I’m exploring a textual corpus and I would like to be able to separate words following their grammatical type, for example consider only verbs and nouns.
I use spaCyr to do lemmatization with the spacy_parse()
function and have seen in Quanteda reference (https://quanteda.io/reference/as.tokens.html) that there is a as.tokens()
function that let me build a token object with the result of spacy_parse()
.
as.tokens(
x,
concatenator = "/",
include_pos = c("none", "pos", "tag"),
use_lemma = FALSE,
...
)
This way, I can get back something that looks like this (text is in French):
etu1_repres_1 :
[1] "OK/PROPN" ",/PUNCT" "déjà/ADV" ",/PUNCT" "je/PRON" "pense/VERB" "que/SCONJ"

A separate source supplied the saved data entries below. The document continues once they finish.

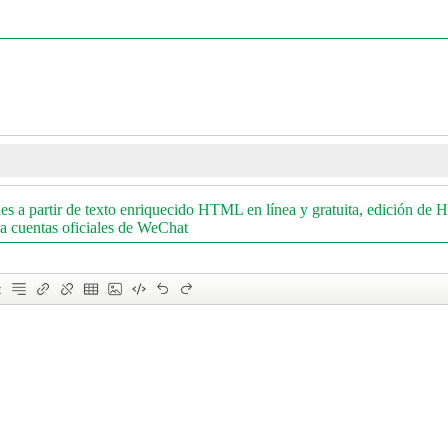
a partir de texto enriquecido HTML en línea y gratuita, edición de 
a cuentas oficiales de WeChat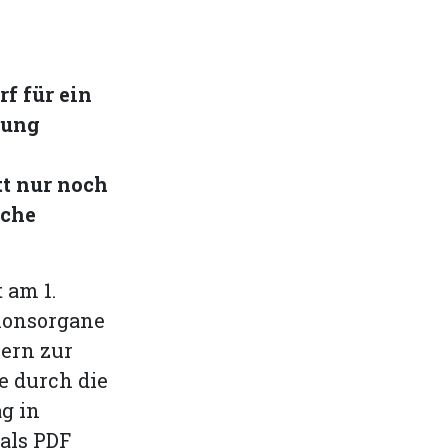
f für ein
sung
t nur noch
sche
 am 1.
ionsorgane
ern zur
e durch die
ag in
als PDF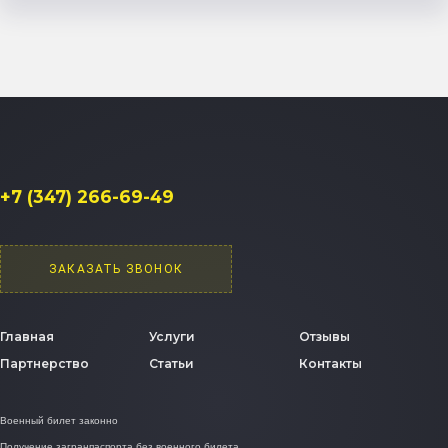
+7 (347) 266-69-49
ЗАКАЗАТЬ ЗВОНОК
Главная
Услуги
Отзывы
Партнерство
Статьи
Контакты
Военный билет законно
Получение загранпаспорта без военного билета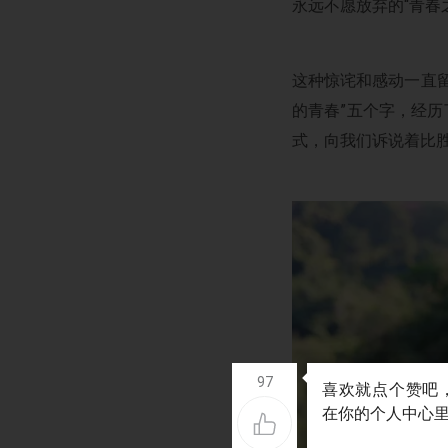
永远不愿放弃的“青春
这种惊诧和感动一直
的青春”五个字，经历
式，向我们诉说着比
97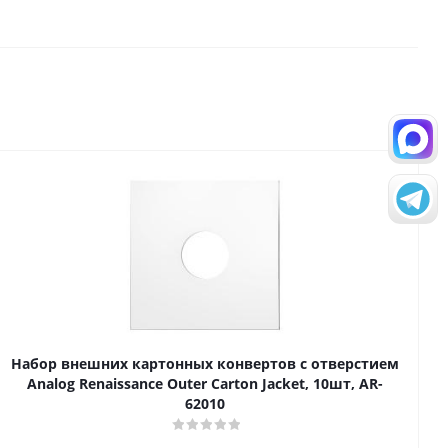
Набор внешних картонных конвертов с отверстием
Analog Renaissance Оuter Carton Jacket, 10шт, AR-
62010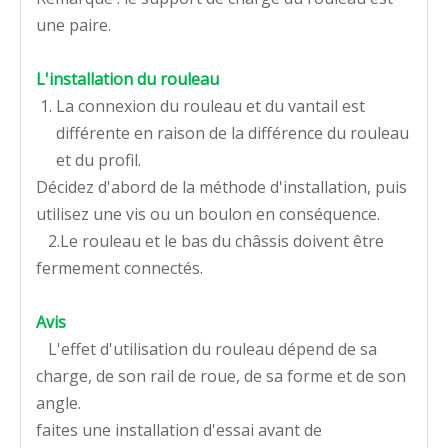
une paire.
L'installation du rouleau
La connexion du rouleau et du vantail est
différente en raison de la différence du rouleau
et du profil.
Décidez d'abord de la méthode d'installation, puis
utilisez une vis ou un boulon en conséquence.
2.Le rouleau et le bas du châssis doivent être
fermement connectés.
Avis
L'effet d'utilisation du rouleau dépend de sa
charge, de son rail de roue, de sa forme et de son
angle.
faites une installation d'essai avant de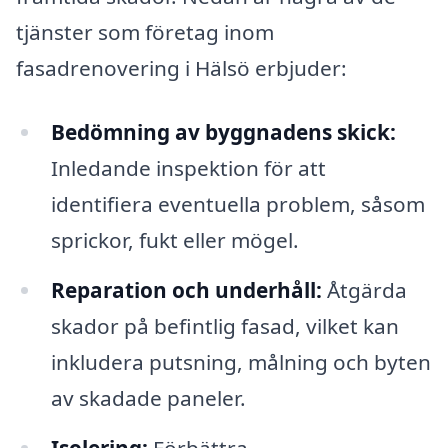
tjänster som företag inom
fasadrenovering i Hälsö erbjuder:
Bedömning av byggnadens skick:
Inledande inspektion för att
identifiera eventuella problem, såsom
sprickor, fukt eller mögel.
Reparation och underhåll:
Åtgärda
skador på befintlig fasad, vilket kan
inkludera putsning, målning och byten
av skadade paneler.
Isolering:
Förbättra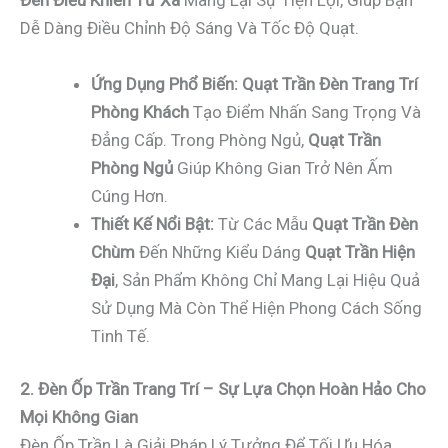
Đèn Điều Khiển Từ Xa
Mang Lại Sự Tiện Lợi, Giúp Bạn
Dễ Dàng Điều Chỉnh Độ Sáng Và Tốc Độ Quạt.
Ứng Dụng Phổ Biến:
Quạt Trần Đèn Trang Trí
Phòng Khách
Tạo Điểm Nhấn Sang Trọng Và
Đẳng Cấp. Trong Phòng Ngủ,
Quạt Trần
Phòng Ngủ
Giúp Không Gian Trở Nên Ấm
Cúng Hơn.
Thiết Kế Nổi Bật:
Từ Các Mẫu
Quạt Trần Đèn
Chùm
Đến Những Kiểu Dáng
Quạt Trần Hiện
Đại
, Sản Phẩm Không Chỉ Mang Lại Hiệu Quả
Sử Dụng Mà Còn Thể Hiện Phong Cách Sống
Tinh Tế.
2. Đèn Ốp Trần Trang Trí – Sự Lựa Chọn Hoàn Hảo Cho
Mọi Không Gian
Đèn Ốp Trần Là Giải Pháp Lý Tưởng Để Tối Ưu Hóa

[8] "je/PRON" "être/AUX" "influencer/VERB" "de/ADP" "par/ADP"
Let’s say I would like to separate the tokens and keep only tokens of type PRON and VERB.
Q1: How can I separate them from the other tokens to keep only:
etu1_repres_1 :
[1] "je/PRON" "pense/VERB" "je/PRON" "influencer/VERB"
Q2: How can I do to remove the "/PRON" or "/VERB" part of each token to be able to build a data-feature matrix with only the lemmas.
Thanks a lot for helping,
Gabriel
library("quanteda")
#> Package version: 3.2.1
#> Unicode version: 14.0
#> ICU version: 70.1
#> Parallel computing: 10 of 10 threads used.
#> See https://quanteda.io for tutorials and examples.
toks <-
as.tokens(list(etu1_repres_1 = c("OK/PROPN", ",/PUNCT", "déjà/ADV", ",/PUNCT",
"je/PRON", "pense/VERB", "que/SCONJ", "je/PRON",
"être/AUX", "influencer/VERB", "de/ADP", "par/ADP")))
# part 1
toks2 <- tokens_keep(toks, c("*/PRON", "*/VERB"))
toks2
#> Tokens consisting of 1 document.
#> etu1_repres_1 :
#> [1] "je/PRON" "pense/VERB" "je/PRON" "influencer/VERB"
# part 2
toks3 <- tokens_split(toks2, "/") |>
tokens_remove(c("PRON", "VERB"))
toks3
#> Tokens consisting of 1 document.
#> etu1_repres_1 :
#> [1] "je" "pense" "je" "influencer"
dfm(toks3)
#> Document-feature matrix of: 1 document, 3 features (0.00% sparse) and 0 docvars.
#> features
#> docs je pense influencer
#> etu1_repres_1 2 1 1
Created on 2022-08-19 by the reprex package (v2.0.1)